Finally, I reach the worst point possible. The worst, most disgusting, heinous, part of this book. The most dangerous, abhorrent and vile part of this book. The part that made me literally want to throw up in disgust that someone could possibly ever think this, let alone about her own child.

I’ll put a trigger warning here – if you are at all triggered by eugenics, yes eugenics in 2017, stop reading now. This will do nothing but cause more damage to your mental health than this woman is worth.

Because, Judith Newman, mother of an autistic child she supposedly loves (and I highly doubt she actually loves him at all, judging by this book), wants to sterilise her son so he can’t have children. You read that right, this so-called loving mother, doesn’t think her child should have children, simply because he is autistic.

Don’t believe me, here are the quotes on the subject from the book. Go and get a sick bucket before you read them though:

No, the medical issue that really makes me hyperventilate is fertility. It’s a question all parents of special needs kids wrestle with, whether they speak of it or not. What happens when you discover a lack of social skills isn’t a surefire method of birth control? That the kid you think would be entirely unable to find a partner does just that, though his or her ability to understand what it takes to raise another human being is limited?

Not feeling sick enough? Try another one:

Nobody wants to visualize their child that intimately, but when I think of Gus in a sexual situation, it generally has a Benny Hill soundtrack. And anything with that music does not end well. A vasectomy is so easy. A couple of snips, a couple of days of ice in your pants, and voilà. A life free of worry. Or one less worry. For me. How do you say “I’m sterilizing my son” without sounding like a eugenicist?

You don’t. BECAUSE YOU’RE A EUGENICIST WHO SHOULD NOT BE ALLOWED ANYWHERE NEAR ANY NEURODIVERGENT PERSON EVER AGAIN YOU AWFUL, DISGUSTING HUMAN BEING.
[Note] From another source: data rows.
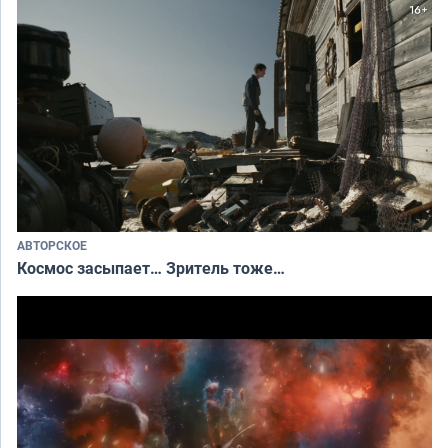
АВТОРСКОЕ
Космос засыпает… Зритель тоже…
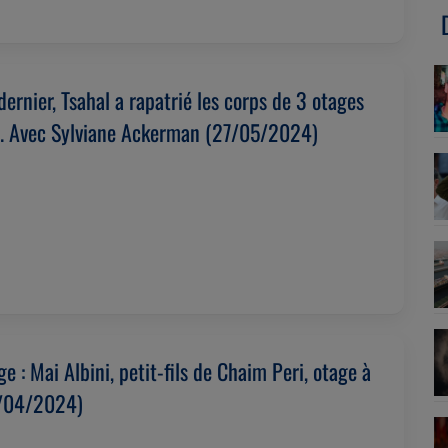
ernier, Tsahal a rapatrié les corps de 3 otages
. Avec Sylviane Ackerman (27/05/2024)
 : Mai Albini, petit-fils de Chaim Peri, otage à
8/04/2024)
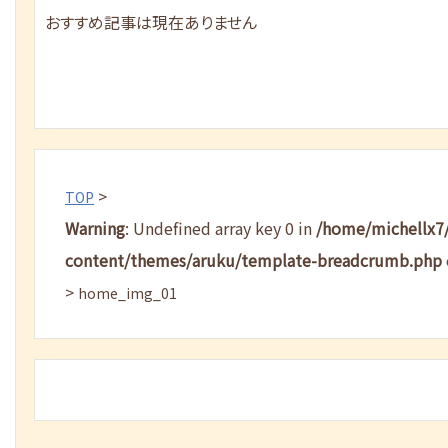
おすすめ記事は現在ありません
>
TOP
Warning
: Undefined array key 0 in
/home/michellx7
content/themes/aruku/template-breadcrumb.php
>
home_img_01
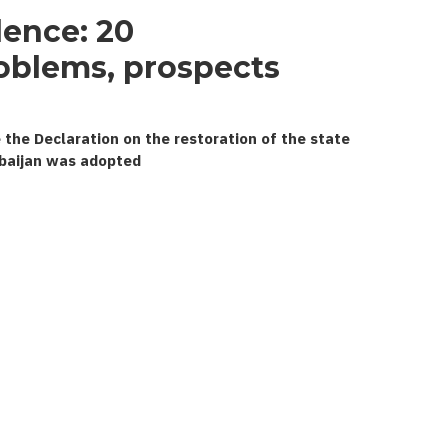
dence:
oblems, prospects
 the Declaration on the restoration of the state
baijan was adopted.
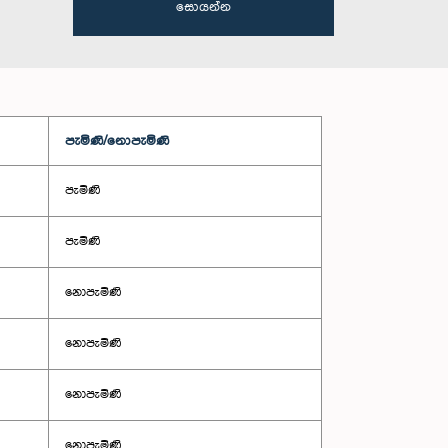
සොයන්න
පැමිණි/නොපැමිණි
පැමිණි
පැමිණි
නොපැමිණි
නොපැමිණි
නොපැමිණි
නොපැමිණි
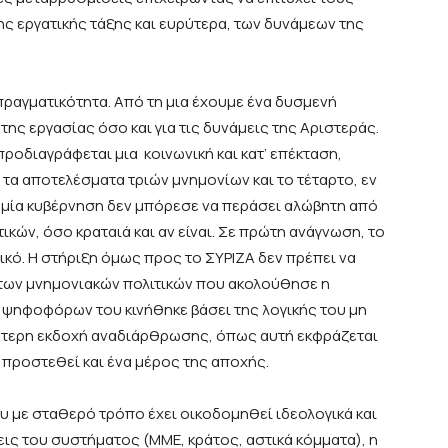
ς εργατικής τάξης και ευρύτερα, των δυνάμεων της
πραγματικότητα. Από τη μια έχουμε ένα δυσμενή
της εργασίας όσο και για τις δυνάμεις της Αριστεράς.
προδιαγράφεται μια κοινωνική και κατ’ επέκταση,
ί τα αποτελέσματα τριών μνημονίων και το τέταρτο, εν
αμία κυβέρνηση δεν μπόρεσε να περάσει αλώβητη από
κών, όσο κραταιά και αν είναι. Σε πρώτη ανάγνωση, το
ικό. Η στήριξη όμως προς το ΣΥΡΙΖΑ δεν πρέπει να
 των μνημονιακών πολιτικών που ακολούθησε η
 ψηφοφόρων του κινήθηκε βάσει της λογικής του μη
κότερη εκδοχή αναδιάρθρωσης, όπως αυτή εκφράζεται
α προστεθεί και ένα μέρος της αποχής.
υ με σταθερό τρόπο έχει οικοδομηθεί ιδεολογικά και
μεις του συστήματος (ΜΜΕ, κράτος, αστικά κόμματα), η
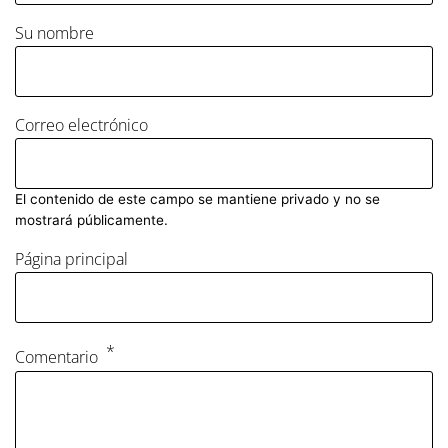
Su nombre
Correo electrónico
El contenido de este campo se mantiene privado y no se
mostrará públicamente.
Página principal
Comentario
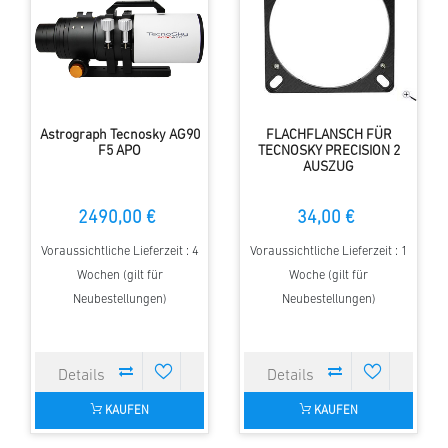
Astrograph Tecnosky AG90
FLACHFLANSCH FÜR
F5 APO
TECNOSKY PRECISION 2
AUSZUG
2490,00 €
34,00 €
Voraussichtliche Lieferzeit : 4
Voraussichtliche Lieferzeit : 1
Wochen (gilt für
Woche (gilt für
Neubestellungen)
Neubestellungen)
KAUFEN
KAUFEN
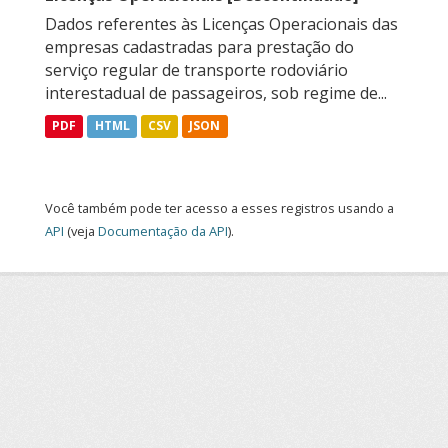
Dados referentes às Licenças Operacionais das
empresas cadastradas para prestação do
serviço regular de transporte rodoviário
interestadual de passageiros, sob regime de...
PDF
HTML
CSV
JSON
Você também pode ter acesso a esses registros usando a
API
(veja
Documentação da API
).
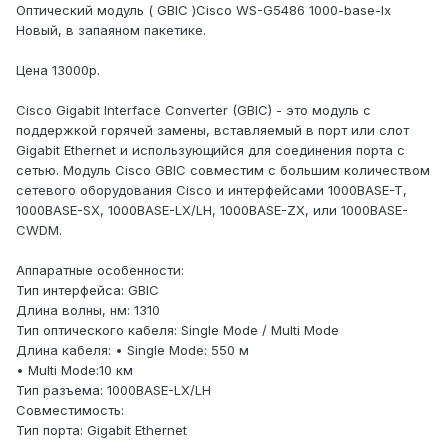
Оптический модуль ( GBIC )Cisco WS-G5486 1000-base-lx
Новый, в запаяном пакетике.
Цена 13000р.
Cisco Gigabit Interface Converter (GBIC) - это модуль с
поддержкой горячей замены, вставляемый в порт или слот
Gigabit Ethernet и использующийся для соединения порта с
сетью. Модуль Cisco GBIC совместим с большим количеством
сетевого оборудования Cisco и интерфейсами 1000BASE-T,
1000BASE-SX, 1000BASE-LX/LH, 1000BASE-ZX, или 1000BASE-
CWDM.
Аппаратные особенности:
Тип интерфейса: GBIC
Длина волны, нм: 1310
Тип оптического кабеля: Single Mode / Multi Mode
Длина кабеля: • Single Mode: 550 м
• Multi Mode:10 км
Тип разъема: 1000BASE-LX/LH
Совместимость:
Тип порта: Gigabit Ethernet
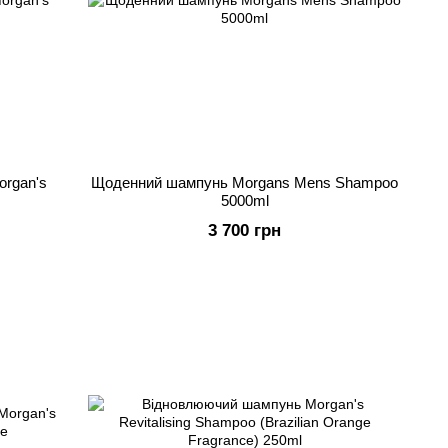
rgan's
Щоденний шампунь Morgans Mens Shampoo
5000ml
3 700 грн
First of all – who the hell thinks about their child having sex? Second of all, who is this woman to decide whether her child should be allowed to have children? That is his choice, and his choice alone, it has nothing to do with his mother and her wishes, it’s about his. She has absolutely no right to decide to make that decision for him.
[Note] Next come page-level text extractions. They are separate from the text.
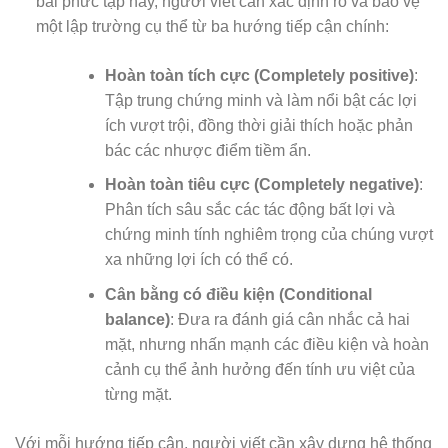
bài phức tạp này, người viết cần xác định rõ và bảo vệ
một lập trường cụ thể từ ba hướng tiếp cận chính:
Hoàn toàn tích cực (Completely positive)
:
Tập trung chứng minh và làm nổi bật các lợi
ích vượt trội, đồng thời giải thích hoặc phản
bác các nhược điểm tiềm ẩn.
Hoàn toàn tiêu cực (Completely negative)
:
Phân tích sâu sắc các tác động bất lợi và
chứng minh tính nghiêm trọng của chúng vượt
xa những lợi ích có thể có.
Cân bằng có điều kiện (Conditional
balance)
: Đưa ra đánh giá cân nhắc cả hai
mặt, nhưng nhấn mạnh các điều kiện và hoàn
cảnh cụ thể ảnh hưởng đến tính ưu việt của
từng mặt.
Với mỗi hướng tiếp cận, người viết cần xây dựng hệ thống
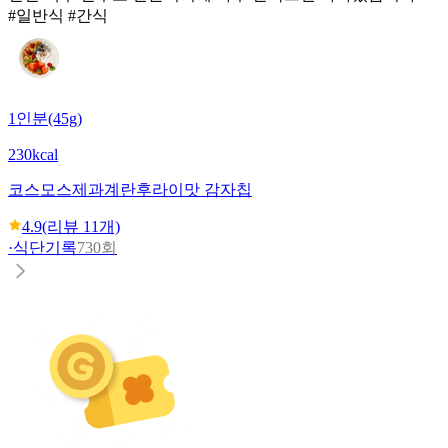
#일반식 #간식
1인분(45g)
230kcal
코스모스제과
계란후라이맛 감자칩
4.9
(리뷰
11
개)
·
식단기록
730회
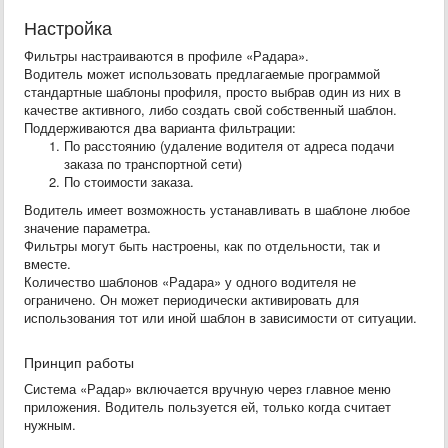
Настройка
Фильтры настраиваются в профиле «Радара».
Водитель может использовать предлагаемые программой
стандартные шаблоны профиля, просто выбрав один из них в
качестве активного, либо создать свой собственный шаблон.
Поддерживаются два варианта фильтрации:
По расстоянию (удаление водителя от адреса подачи
заказа по транспортной сети)
По стоимости заказа.
Водитель имеет возможность устанавливать в шаблоне любое
значение параметра.
Фильтры могут быть настроены, как по отдельности, так и
вместе.
Количество шаблонов «Радара» у одного водителя не
ограничено. Он может периодически активировать для
использования тот или иной шаблон в зависимости от ситуации.
Принцип работы
Система «Радар» включается вручную через главное меню
приложения. Водитель пользуется ей, только когда считает
нужным.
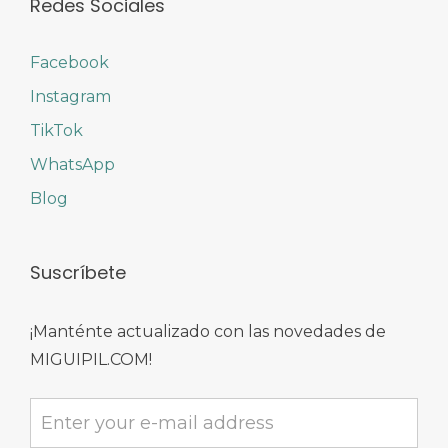
Redes Sociales
Facebook
Instagram
TikTok
WhatsApp
Blog
Suscríbete
¡Manténte actualizado con las novedades de
MIGUIPIL.COM!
Judith Newman doesn’t think her son is capable of finding someone who could love him, capable of loving someone else, or capable of raising a child. She mocks the idea of her child having sex by comparing the idea to a Benny Hill sketch. It is dehumanising, abhorrent, and so utterly wrong it makes me want to throw up.

There are so many autistic parents out there in the world, so many autistic couples out there raising children. Neurotypical people are not the only ones who create children and raise them. Neurodivergent people do too, and they do it damn well. They certainly do a better job than Judist Newman does, especially when they too have neurodivergent children.

Neurodivergent parents are the best people equipped to raise neurodivergent kids, why? Because we understand what they’re going through, we lived through it ourselves when we were their age. We know how to get them diagnosed, we know what kind of help they’ll need if they need any, and we know how to support and love them just as they are. We do not neglect our children, we do not fail to love them, and we certainly do not need our choice decided for us.

Yes, some of us don’t want kids, I’m one of them, but some of us do. And we do a fantastic job at it. We certainly do better than Judith Newman, because we do not think any of the things she does about her autistic child.

If you got to the bottom of this mammoth post, I applaud you, and I hope you agree with me now if you didn’t already. At the very least, I hope you see why To Siri, With Love is a dangerous book. It is filled with stereotypes, outdated information and just plain horrendous opinions. It should not be on the shelves, it should not be read at all. Whoever greenlit this book, and everyone involved in it should be absolutely ashamed of themselves.

And Judith Newman, you should be the most ashamed out of everyone. How dare you think any of this about your child, how dare you spread this disgusting rhetoric in a world that already misunderstands autism, how dare you make it worse and profit from it.

And how dare you ever open your child up to such ridicule and bullying, you have given everyone he ever meets in his life the perfect ammunition to demean and bully him, to know all of his darkest secrets, and what you really think of him. You may have just ruined his life more than your awful parenting already did. Congratulations.

If Gus Newman or any other autistic person who faces this kind of prejudice ever reads this, I want you to know that you are brilliant. You are human, you are capable of love, you are capable of being loved. Everything in this book is a lie and should be completely ignored.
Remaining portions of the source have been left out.